En ce qui nous concerne, et en ce qui concerne toute personne sensée et de bonne foi, il ne devrait pas y avoir, sur l'une quelconque de ces questions, matière à débat puisqu'il s'agit, soit d'un problème de transparence dans la gestion des fonds publics, soit d'un problème de gestion efficace de nos maigres ressources. Pourtant, à toutes ces questions, le rapport donne des réponses pour le moins inattendues et équivoques. Le rapport dit : « Le Gouvernement est disposé à agir lorsque les conditions favorables sont réunies. Par ailleurs, il doit y avoir réciprocité dans la mesure où les gains pour la population en termes de quantité et de qualité de services permettent de justifier tous les sacrifices et efforts additionnels. Pour que les mesures attendues soient politiquement et socialement acceptables, elles doivent correspondre à un apport de ressources conséquent. » En clair, si la communauté internationale veut que Haïti augmente ses recettes propres, et publie un rapport sur la manière dont les fonds vénézuéliens ont été utilisés, il faut qu'elle nous dédommage au préalable et qu'elle nous paie en conséquence. De toute évidence, il y a maldonne, d'autant plus que dans ce même document Haïti propose « un plan sur un horizon de douze à dix-huit mois (exercices 2008-2009 et 2009-2010) au coût total de $ 792 millions », auxquels s'ajoutent $ 125 millions au titre du Programme de redressement des finances publiques. Entre les besoins des programmes ci-dessus et la réponse faite aux demandes de transparence et de bonne gestion, l'écart est considérable, et il n'y a pas lieu de s'étonner que le Canada ait rendue publique sa décision de ne pas participer à un quelconque financement à court terme, ni non plus que, en dehors d'un beau succès diplomatique, la réunion de Washington se soit soldée par des résultats financiers maigres par rapport aux attentes.
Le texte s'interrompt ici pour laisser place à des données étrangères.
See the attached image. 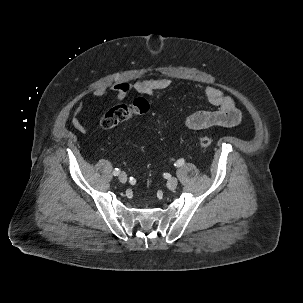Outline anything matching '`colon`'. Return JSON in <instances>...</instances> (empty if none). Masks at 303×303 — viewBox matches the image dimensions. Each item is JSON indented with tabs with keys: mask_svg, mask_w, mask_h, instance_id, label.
Masks as SVG:
<instances>
[{
	"mask_svg": "<svg viewBox=\"0 0 303 303\" xmlns=\"http://www.w3.org/2000/svg\"><path fill=\"white\" fill-rule=\"evenodd\" d=\"M150 110L149 102L145 98L139 97L131 104H118L111 107L101 117L100 125L104 129H112L130 117L147 114ZM198 143L201 148L206 149L213 144V138L205 134H199Z\"/></svg>",
	"mask_w": 303,
	"mask_h": 303,
	"instance_id": "1",
	"label": "colon"
}]
</instances>
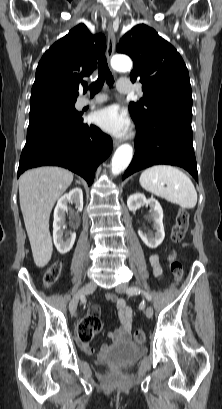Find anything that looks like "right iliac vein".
I'll return each mask as SVG.
<instances>
[{
	"label": "right iliac vein",
	"instance_id": "obj_1",
	"mask_svg": "<svg viewBox=\"0 0 222 409\" xmlns=\"http://www.w3.org/2000/svg\"><path fill=\"white\" fill-rule=\"evenodd\" d=\"M96 289V283L95 282H89L87 283L70 301L69 304V311L72 315L76 314L77 306L79 300L84 297L87 294H90Z\"/></svg>",
	"mask_w": 222,
	"mask_h": 409
}]
</instances>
L'approche que nous-mêmes nous proposons pour l'aide étrangère se formule comme suit. Nous devrions pouvoir dire aux donateurs : « Voici notre stratégie de croissance. Voici nos priorités. Voici les règles que nous nous fixons pour atteindre à la croissance. En voici le coût et également voici notre contribution. » Sur cette base, les concours extérieurs viendraient en complément de nos moyens propres et non comme le début, et encore moins, comme une condition sine qua non, de notre propre action. Nous pensons que les autorités devraient changer d'attitude et adopter vis-à-vis de l'aide internationale une attitude plus orthodoxe.
Pour obtenir davantage d'aide, il y a des règles à observer. Citons-en au moins quatre :
- tout d'abord, la démonstration par des actes concrets que notre pays assume son effort de développement et ne considère pas les réformes comme des obligations imposées de l'extérieur que l'on subit parce que c'est le prix à payer pour recevoir de l'aide et vis-à-vis desquelles on doit pouvoir marronner aussi longtemps que possible
- nous devrions renforcer notre capacité d'analyse et d'identification des contraintes à notre potentiel d'absorption de l'aide et mettre en place des mécanismes propres à lever ces contraintes
- nous devrions espacer les interventions en fonction des contraintes, aligner les décisions d'investissements publics en fonction des priorités et établir des liens étroits entre le processus de décision relatif à la stratégie de réduction de la pauvreté et les différentes parties appelées à participer à, ou à bénéficier, de l'exercice
- finalement, le grand défi est d'établir un dispositif efficace de facilitation de l'augmentation de l'aide. L'idée centrale d'un tel dispositif est de lier les Ressources aux Résultats (R&R), c'est-à-dire d'établir un lien clair entre les ressources nouvelles et la stratégie propre du Gouvernement et les résultats additionnels qu'on est en droit d'attendre des ressources en augmentation.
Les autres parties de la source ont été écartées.